# Records for the exercise:
########################################
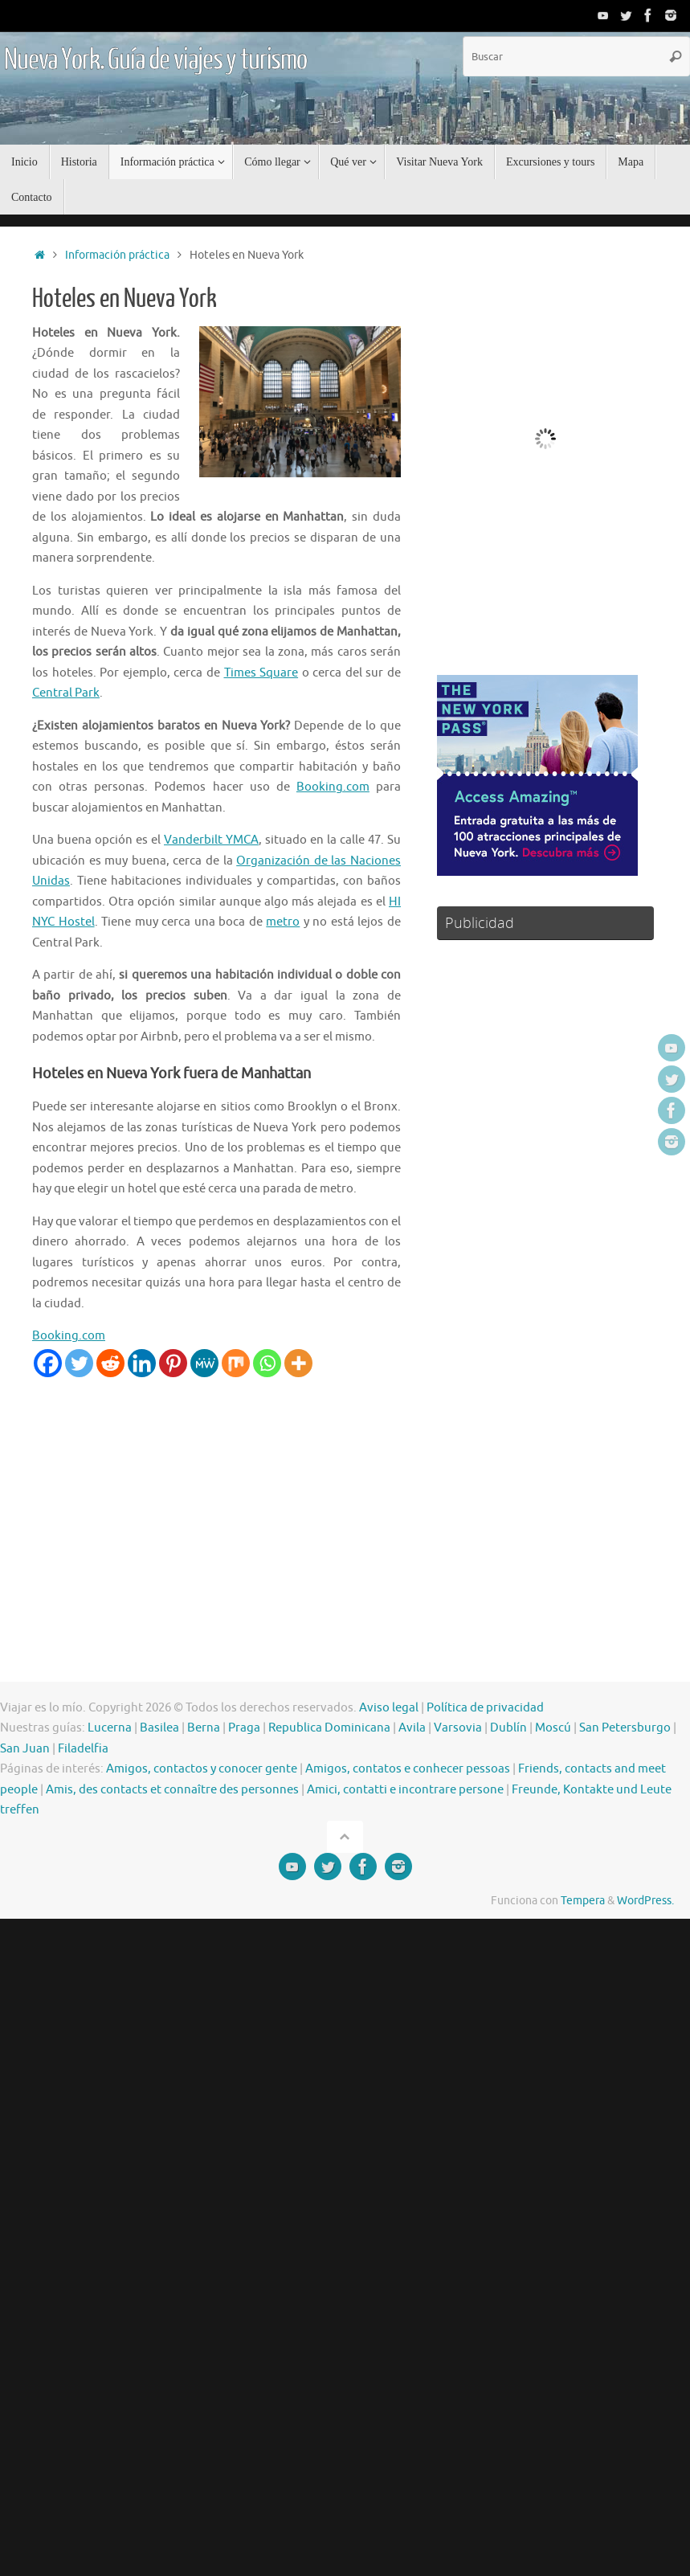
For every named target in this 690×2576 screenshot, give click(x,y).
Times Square (261, 673)
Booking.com (332, 787)
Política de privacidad (485, 1707)
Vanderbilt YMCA (211, 840)
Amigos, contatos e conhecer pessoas (407, 1769)
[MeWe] (204, 1363)
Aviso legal (388, 1707)
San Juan (25, 1748)
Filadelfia (83, 1748)
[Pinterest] (173, 1363)
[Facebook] (48, 1363)
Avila (412, 1728)
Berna (203, 1728)
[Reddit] (110, 1363)
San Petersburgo (625, 1728)
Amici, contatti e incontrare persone (405, 1789)
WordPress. (645, 1900)
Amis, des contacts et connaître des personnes (172, 1789)
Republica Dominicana (329, 1728)
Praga (244, 1728)
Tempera (583, 1900)
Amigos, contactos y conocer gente (201, 1769)
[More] (298, 1363)
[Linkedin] (142, 1363)
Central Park (66, 693)
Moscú (553, 1728)
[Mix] (236, 1363)
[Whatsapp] (267, 1363)
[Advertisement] (308, 1497)
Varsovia (458, 1728)
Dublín (508, 1728)
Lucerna (110, 1728)
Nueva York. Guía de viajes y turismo (155, 60)
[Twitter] (79, 1363)
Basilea (159, 1728)
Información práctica (117, 255)
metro (283, 922)
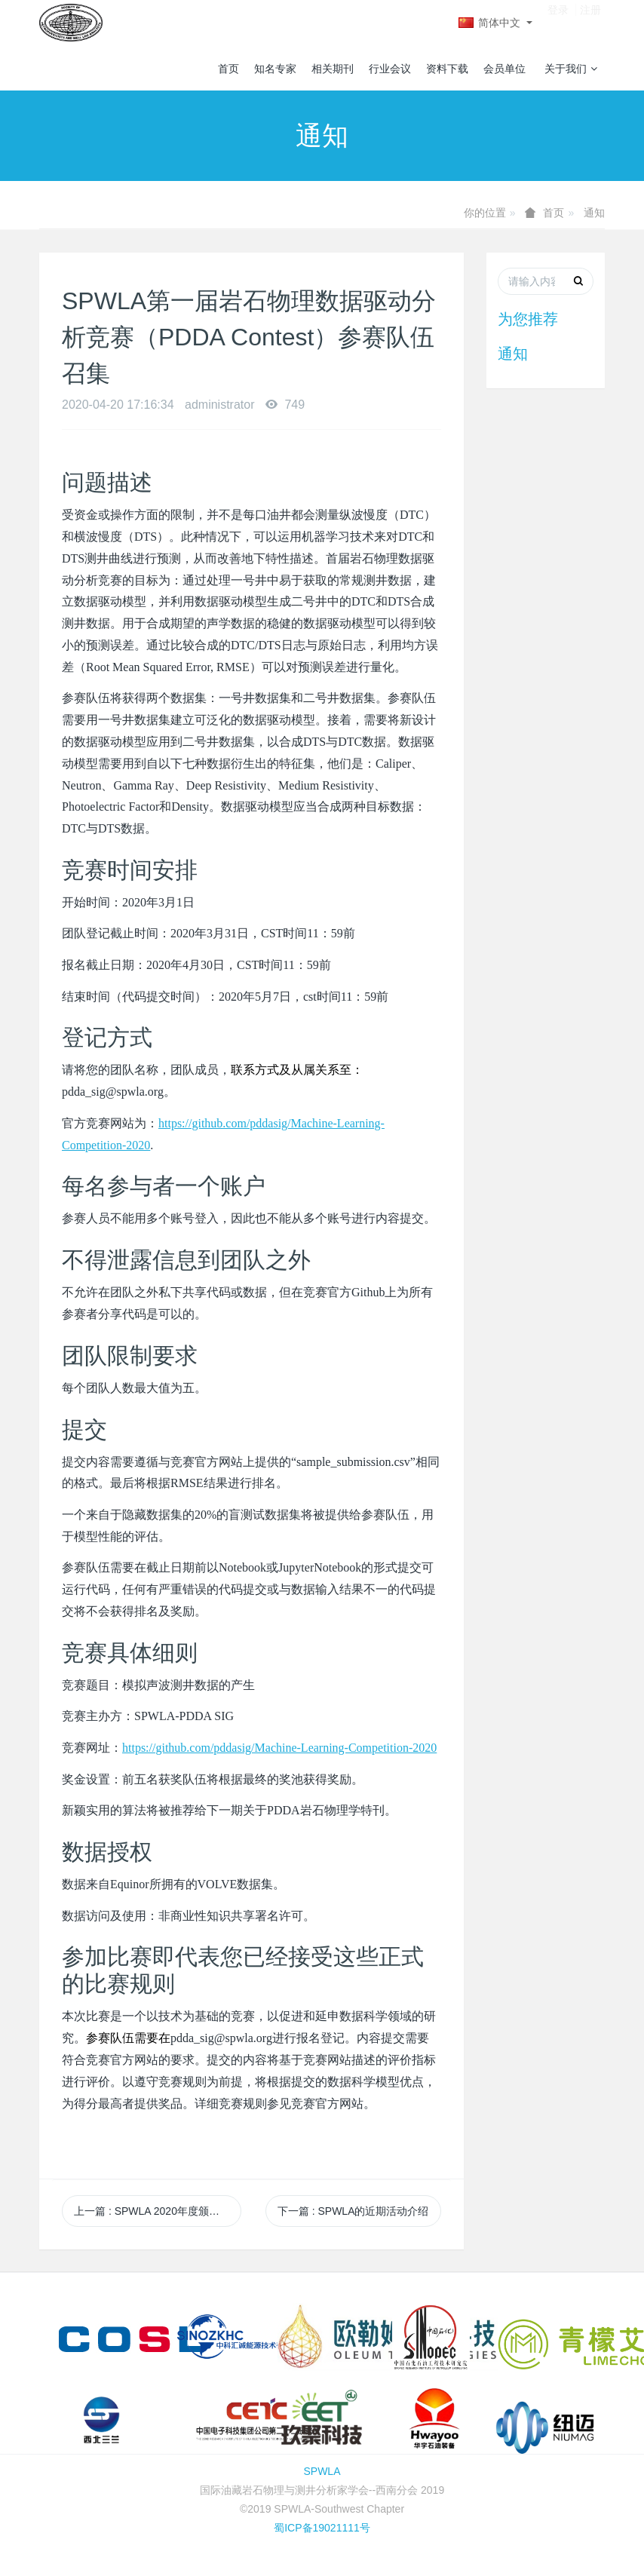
########################################
# Assigned task:
Every line in the data above that contains the word "Amigos" should be copied.

# Answer area:
Amigos, contatos e conhecer pessoas (407, 1769)
Amigos, contactos y conocer gente (201, 1769)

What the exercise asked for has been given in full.